* _Collected data entries_
◆ ◆ ◆ ◆ ◆

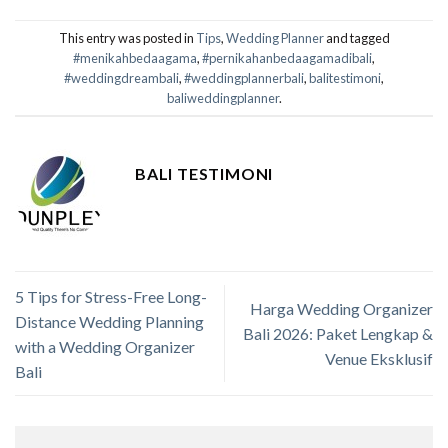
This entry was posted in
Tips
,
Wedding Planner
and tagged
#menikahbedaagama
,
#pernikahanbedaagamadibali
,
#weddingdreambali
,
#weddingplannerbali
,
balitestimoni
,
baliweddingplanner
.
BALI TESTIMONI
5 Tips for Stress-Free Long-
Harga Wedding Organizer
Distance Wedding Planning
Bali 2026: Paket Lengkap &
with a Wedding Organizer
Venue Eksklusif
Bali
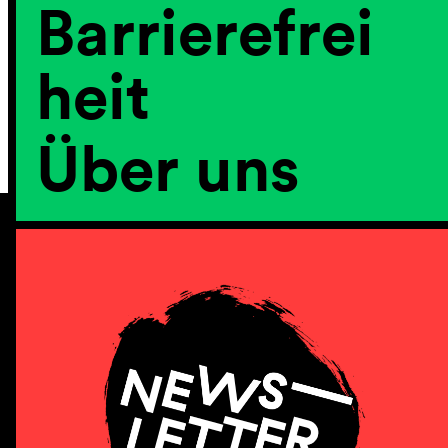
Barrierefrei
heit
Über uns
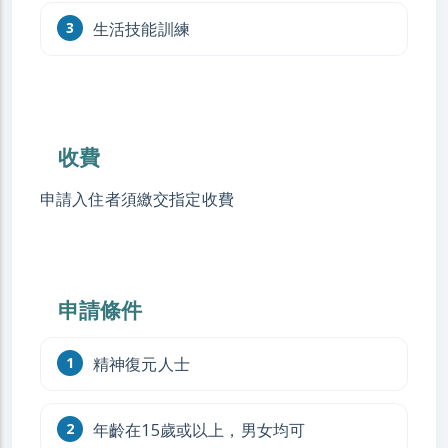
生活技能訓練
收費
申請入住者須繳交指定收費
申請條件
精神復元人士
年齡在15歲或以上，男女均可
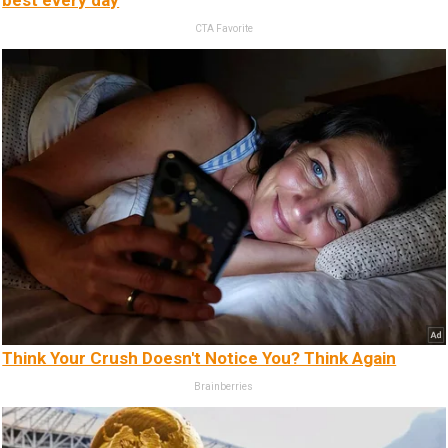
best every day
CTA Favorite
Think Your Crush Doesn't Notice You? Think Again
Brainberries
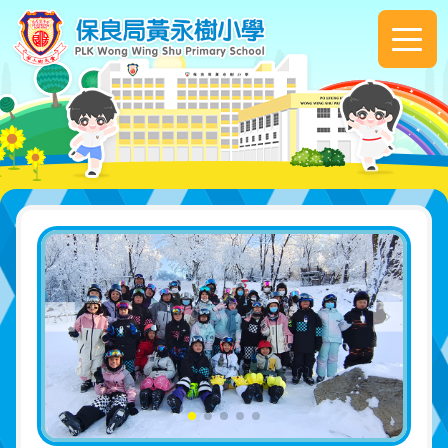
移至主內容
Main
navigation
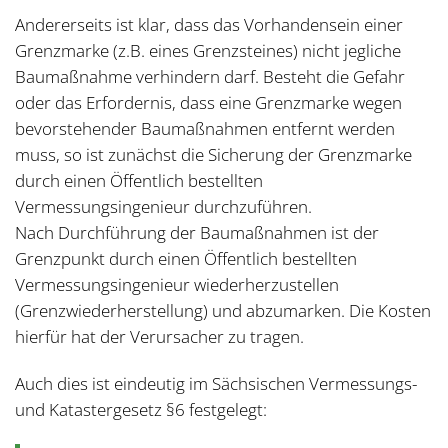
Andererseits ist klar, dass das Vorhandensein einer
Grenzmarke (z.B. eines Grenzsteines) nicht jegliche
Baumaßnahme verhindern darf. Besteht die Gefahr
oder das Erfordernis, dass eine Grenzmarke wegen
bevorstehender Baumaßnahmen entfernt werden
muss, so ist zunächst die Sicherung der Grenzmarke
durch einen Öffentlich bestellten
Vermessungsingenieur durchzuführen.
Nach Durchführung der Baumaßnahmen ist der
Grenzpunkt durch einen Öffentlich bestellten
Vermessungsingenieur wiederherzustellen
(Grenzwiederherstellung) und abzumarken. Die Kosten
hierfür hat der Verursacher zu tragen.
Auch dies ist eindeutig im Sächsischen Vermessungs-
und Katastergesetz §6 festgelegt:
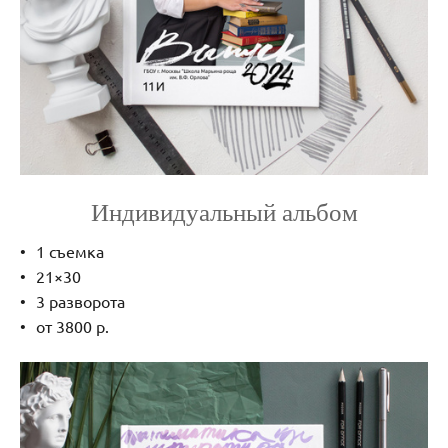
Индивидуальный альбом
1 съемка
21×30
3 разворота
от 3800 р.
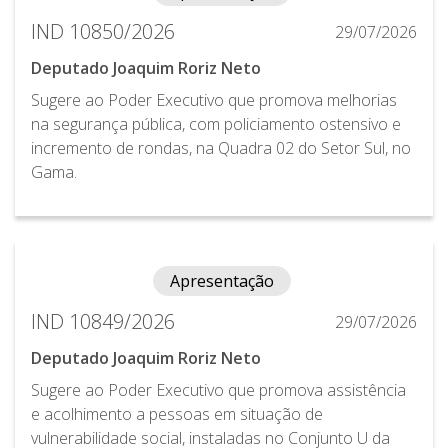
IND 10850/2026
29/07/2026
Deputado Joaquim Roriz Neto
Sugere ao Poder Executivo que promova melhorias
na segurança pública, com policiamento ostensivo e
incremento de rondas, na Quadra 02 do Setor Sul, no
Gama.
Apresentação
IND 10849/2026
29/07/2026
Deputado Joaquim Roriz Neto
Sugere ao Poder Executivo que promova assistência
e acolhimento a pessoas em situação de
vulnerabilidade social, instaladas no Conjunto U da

◆ ◆ ◆ ◆ ◆

* _What to do_
Among the entries, how many lines contain the string "Executivo"? Give the number without anything else.

* _Result_
2